The Artima Developer Community
Sponsored Link

Ruby Buzz Forum
Ripping Up Wikipedia, Subjugating It

0 replies on 1 page.

Welcome Guest
  Sign In

Go back to the topic listing  Back to Topic List Click to reply to this topic  Reply to this Topic Click to search messages in this forum  Search Forum Click for a threaded view of the topic  Threaded View   
Previous Topic   Next Topic
Flat View: This topic has 0 replies on 1 page
Red Handed

Posts: 1158
Nickname: redhanded
Registered: Dec, 2004

Red Handed is a Ruby-focused group blog.
Ripping Up Wikipedia, Subjugating It Posted: Oct 4, 2006 11:12 AM
Reply to this message Reply

This post originated from an RSS feed registered with Ruby Buzz by Red Handed.
Original Post: Ripping Up Wikipedia, Subjugating It
Feed Title: RedHanded
Feed URL: http://redhanded.hobix.com/index.xml
Feed Description: sneaking Ruby through the system
Latest Ruby Buzz Posts
Latest Ruby Buzz Posts by Red Handed
Latest Posts From RedHanded

Advertisement

There’s an article that covers taking apart Wikipedia pages with Hpricot on the blog of Shane Vitarana. His commenters also point out the Wikipedia API, which is a fantastic way of getting at the raw data—in YAML even! Still, it gives you the raw Wiki text, untransformed. Hence Hpricot.

Anyway, I just want to make a couple suggestions for his script. These aren’t a big deal, just some shortcuts in Hpricot, which aren’t documented yet. Let’s start getting them known, you know?

First, a simple one: the Element#attributes hash can be used through Element#[].

 #change /wiki/ links to point to full wikipedia path
 (content/:a).each do |link|
 unless link['href'].nil?
 if link['href'] =~ %r!^/wiki/!
 link['href'].sub!('/wiki/', 'http://en.wikipedia.org/wiki/')
 end
 end
 end

In the section where Shane loops through a bunch of CSS selector and removes everything that matches, I think it’s quicker to join the separate CSS selectors with commas, to form a large selector which Hpricot can find with a single pass.

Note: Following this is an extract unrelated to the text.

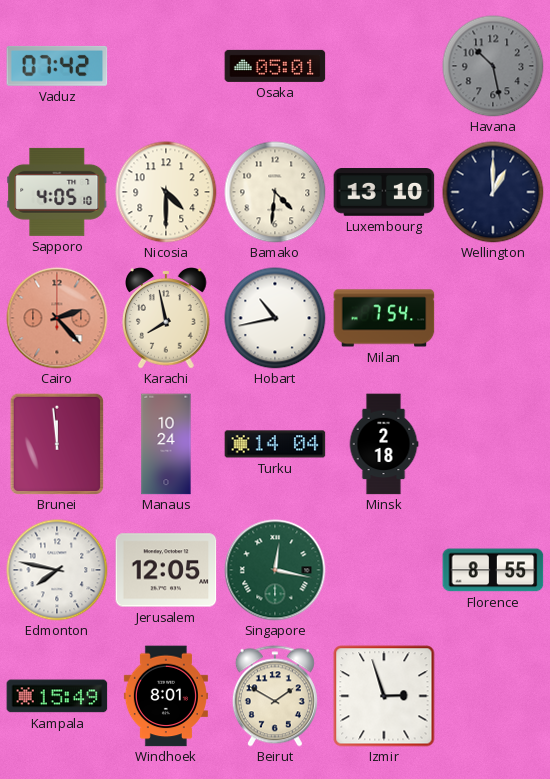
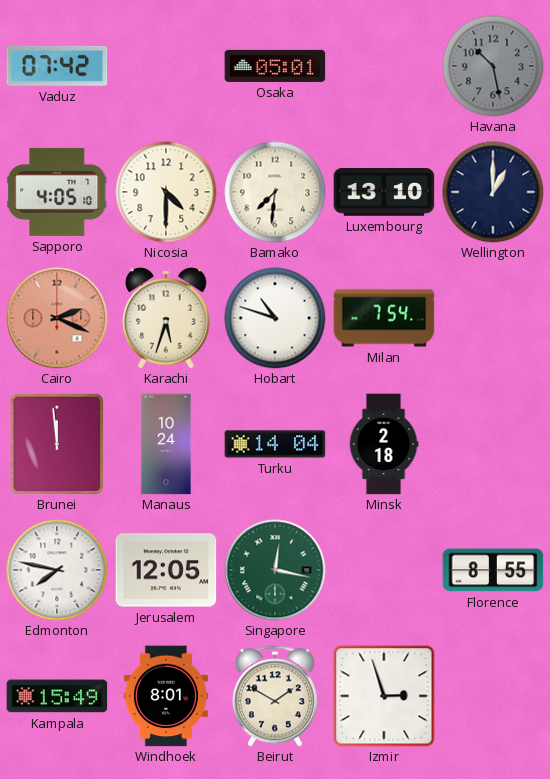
Bamako: 4:31 -> 7:31
Cairo: 2:23 -> 2:19
Karachi: 7:58 -> 5:33
Hobart: 10:43 -> 10:48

 #remove unnecessary content and edit links
 (content/items_to_remove.join(',')).remove

And lastly, I’ve checked in a new swap method in which replaces an element with an HTML fragment.

 #replace links to create new entries with plain text
 (content/"a.new").each do |link|
 link.swap(link['title'])
 end

So, yeah. Little things. Hey, are there any other methods you’re itching for?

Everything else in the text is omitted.